BEGIN
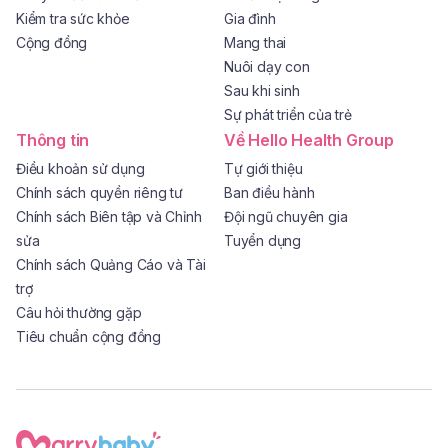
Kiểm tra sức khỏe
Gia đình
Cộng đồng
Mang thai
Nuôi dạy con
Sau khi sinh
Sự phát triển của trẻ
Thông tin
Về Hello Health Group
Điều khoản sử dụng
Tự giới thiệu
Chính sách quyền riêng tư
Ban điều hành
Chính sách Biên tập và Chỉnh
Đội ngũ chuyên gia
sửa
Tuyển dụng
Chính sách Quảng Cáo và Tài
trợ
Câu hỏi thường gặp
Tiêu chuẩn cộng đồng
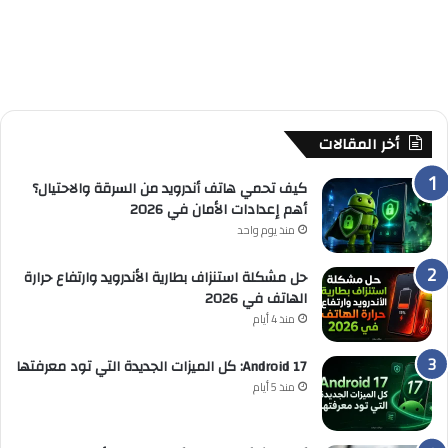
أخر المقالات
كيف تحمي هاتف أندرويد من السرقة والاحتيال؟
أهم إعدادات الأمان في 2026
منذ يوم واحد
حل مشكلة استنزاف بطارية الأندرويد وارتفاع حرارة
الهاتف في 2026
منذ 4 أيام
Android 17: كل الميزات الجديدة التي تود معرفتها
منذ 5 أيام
END
BEGIN
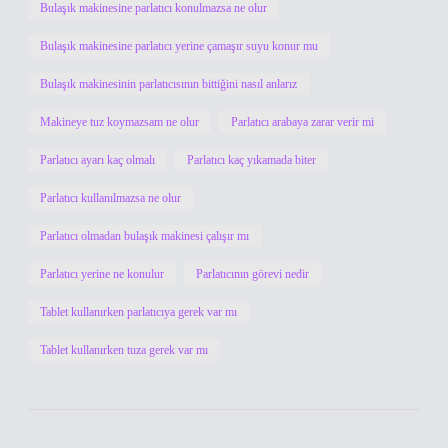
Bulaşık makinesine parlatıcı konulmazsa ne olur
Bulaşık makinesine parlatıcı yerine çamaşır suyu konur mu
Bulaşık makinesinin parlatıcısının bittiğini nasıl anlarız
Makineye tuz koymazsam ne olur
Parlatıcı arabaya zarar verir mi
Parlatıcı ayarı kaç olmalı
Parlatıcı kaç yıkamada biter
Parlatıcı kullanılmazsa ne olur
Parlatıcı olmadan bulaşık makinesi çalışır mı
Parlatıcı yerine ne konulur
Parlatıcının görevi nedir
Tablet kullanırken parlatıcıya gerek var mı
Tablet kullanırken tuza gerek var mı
END
## Exercise description
List each line in the listing that contains the string "Chính".

## Response to this task
Chính sách quyền riêng tư
Chính sách Biên tập và Chỉnh
Chính sách Quảng Cáo và Tài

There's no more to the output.